At a previous company, we too would administer a technical test. Our pass rate was close to what was described in the article (40% for ours vs 25%). However, our test was incredibly simple. At most, it should have take a competent developer two hours to complete [including writing comments and a README].
The assignment was to read a file containing a list of numbers (some formatted incorrectly, so there was some very simple parsing logic involved), call an API using each correctly formatted number as a parameter, and store what the API returned to a file. I am to this day stunned that 60% of people who passed a phone screen could not solve this task. Note that we gave them the input file, so it wasn't a matter of an edge case tripping them up or them getting one input file but the test input file having some other edge case.
My point here is that it may be possible to get the same screening value with much less investment from the candidate.
I hate the assumption that "this should take 2 hours", as I have been given tests like that. It involved setting up a oAuth token for Instagram or some similar service. I wasted two hours trying to get that done only to be told that I would have to wait a week for it to be approved.

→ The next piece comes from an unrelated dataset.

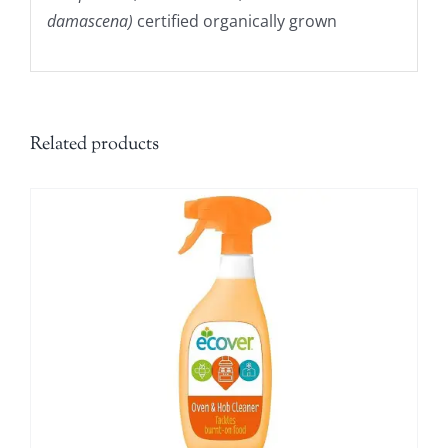
damascena)
certified organically grown
Related products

I am sure half of these things are never thought through. In Python setting up a new project and downloading dependencies may involve needing to install a load of other crap and often takes more than two hours. Some libraries are incompatible with others.
If you are making assumptions that the test will take two hours, make sure that it involves minimal dependencies on third party stuff.
Hate it all you want. In this case, it's true. There are no hidden factors in my description. There was no token and it was a public API.
I'm sorry you've been burned, but that doesn't mean there aren't tests that actually take < 2 hours. I can't speak to every language, but what modern toolset can't open an input file, make an http(s) call, and write to a file?
I also don't understand why we shouldn't figure out how long something takes before administering it. Several people took the test and the time ranged from 15 minutes to an hour and a half, depending on language and experience level. I will say that if someone couldn't do it in 2 hours, they wouldn't have been a good fit for the team. If several team members took it, of course we're going to make an assumption about how long it takes.
Furthermore, since we didn't prescribe a specific language, there's no reason why someone wouldn't have all of the tools pre-installed. Even so, if you had to install your favorite development environment, you'd have been fine. That also wouldn't have been part of the two hour time frame (which wasn't a limit, BTW, just how long it ended up taking competent developers).
At my current workplace we also administer a technical test. It is designed to take less than 15 minutes and this is communicated when it is sent out.
It consists of a small chunk of code in Java/C#/Go or otherwise that has some obvious and other not so obvious mistakes. The candidate is asked to point out any issues they see in the code.
It takes them 15 minutes to do and about 15 minutes to review the response, which I feel values time on both sides.
That could be an even more efficient version of our test. As long as it screens for what you're looking for, I would definitely agree that shorter is better.
It feels like it tests something different than writing code, though both may be a proxy for "quality candidate".
We also did similar take homes that at most should take an hour or two if someone really went overboard. I was amazed at what was returned. It wouldn’t compile or the candidate didn’t follow simple directions. I called it our version of a take home fizz buzz.
We’re the other numbers in your funnel similar as well (phone screen pass, on-site pass, offer accepted)? I ask this because the numbers I saw in the article look remarkably similar to approximate numbers I’ve seen or been told about other companies.
So by some arguments you could say Firebase was 2.5x as selective (40 offers vs 100). With a funnel like this, even small changes to the percentages end up having a larger overall effect.
Unfortunately, we don't have the Applications number from the blog post, though he says "we considered a great deal more applicants than that [1000] on paper." I suppose a "great deal" could be anywhere from double to 10x...
What it looks like to me is Firebase put more emphasis on the technical test. If you keep your exact numbers, except change the test pass rate to 25%, then you come out with 62-63 offers, which, by the argument you reference, would mean Firebase was 56% more selective.
That makes sense to me, because a smaller company needs to filter out as many people who couldn't possibly get hired at earlier stages, since the later stages are even more time intensive than code reviewing the technical test.
The ROI is probably low on the LeetCode hard questions. Most people that can solve LeetCode easy, plus have some sense of Design Patterns (so you know they can think big picture too)-- and you've got yourself a good candidate.
The assignment was to read a file containing a list of numbers (some formatted incorrectly, so there was some very simple parsing logic involved), call an API using each correctly formatted number as a parameter, and store what the API returned to a file. I am to this day stunned that 60% of people who passed a phone screen could not solve this task. Note that we gave them the input file, so it wasn't a matter of an edge case tripping them up or them getting one input file but the test input file having some other edge case.
My point here is that it may be possible to get the same screening value with much less investment from the candidate.